There is a lot of money tied to his — and the Cardinals’ — future and rushing him back could be determinantal to both parties. Build the roster around him up and look to 2024 to make a serious run.

As for who should be starting, I suspect it to be McCoy given the non-QB moves the Cardinals have made this free agency. He’ll give new OC Drew Petzing a great mind to work with early on in his new role. There’s also the fact that McCoy and Murray are the only signal callers currently under contract.

But even McCoy is dealing with an injury that required a minor procedure and is expected to be limited this offseason.

I see Arizona adding another QB or two.
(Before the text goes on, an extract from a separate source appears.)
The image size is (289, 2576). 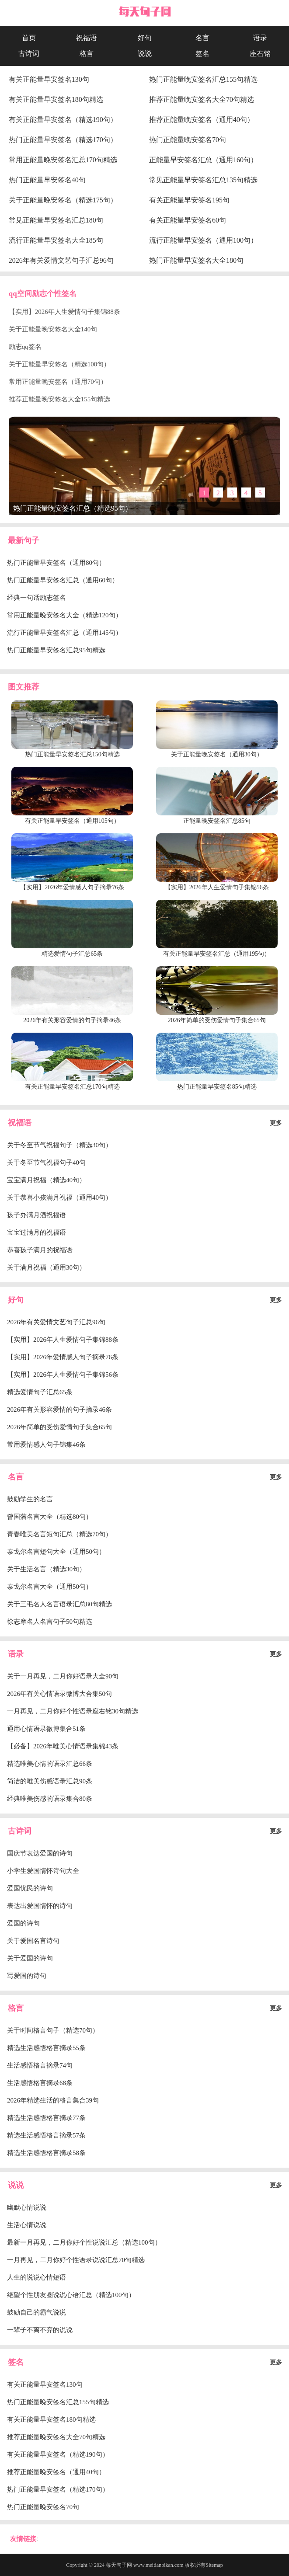 What do you see at coordinates (62, 580) in the screenshot?
I see `热门正能量早安签名汇总（通用60句）` at bounding box center [62, 580].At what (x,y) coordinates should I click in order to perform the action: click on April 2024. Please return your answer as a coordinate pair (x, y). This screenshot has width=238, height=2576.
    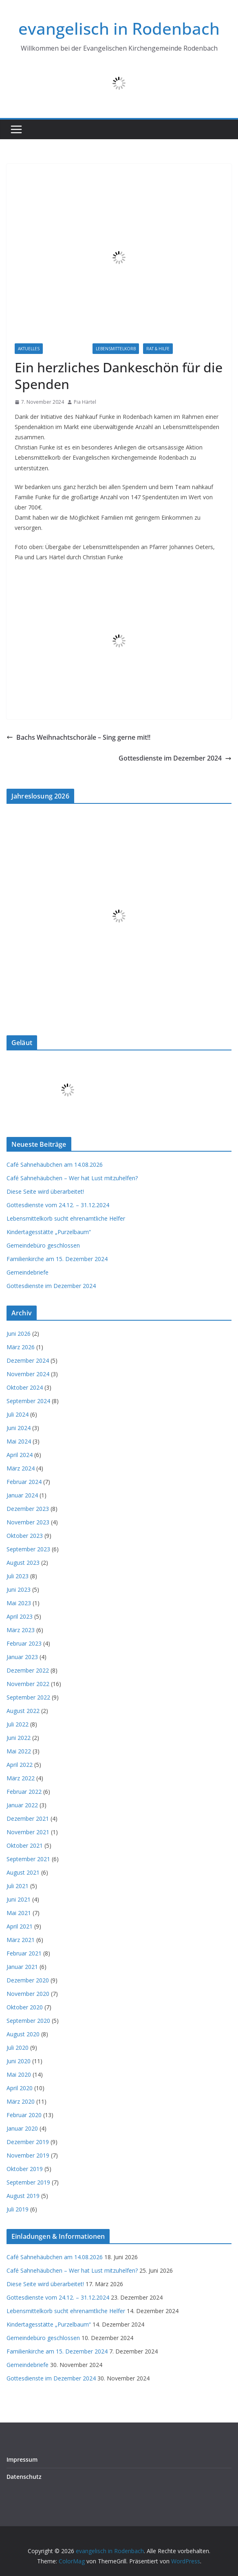
    Looking at the image, I should click on (20, 1455).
I thought now-Washington Commanders signal caller Jacoby Brissett could have been an answer if the Cardinals really felt they could compete this season. As of now, it’s McCoy’s show to run until Murray returns.

What say you?

Zimmerman: It sure doesn’t seem like there are much better options still on the market. To be honest, McCoy or any similar arm talent being the likely starter furthers my belief that the Cardinals are going to be starting Day 1 with their young players taking the reins. And having a vet quarterback keeping the huddle calm and managing the operations of everything will allow those players (on offense, anyway) to grow.

So let’s end there: The draft, again, is going to be a huge piece to their rebuilding process.

Quickly, what do you see the Cardinals doing there in terms of the No. 3 pick and, more generally, how they draft thereafter?

Drake: What I see them doing is trading the pick for some draft capital that can further the rebuild process along with more young assets.

It makes sense for a first-year GM to want to stockpile picks and go from there. Oregon CB Christian Gonzalez or Texas Tech pass rusher Tyree Wilson come to mind if Arizona moves off No. 3. It’s an understandable decision to make, but I don’t know if that’s the answer to Arizona’s current equation.

What I think is the right move is keeping the pick and nabbing generational talent Will Anderson Jr. out of Alabama. Don’t take another gamble with more picks. He’s going to be there at No. 3 and has the look of being everything you want out of a player both on and off the field. Make the safe — and best — bet and build around him!

The Cardinals may be more than just a player away from keeping back to the postseason, but Anderson definitely puts them on the right path.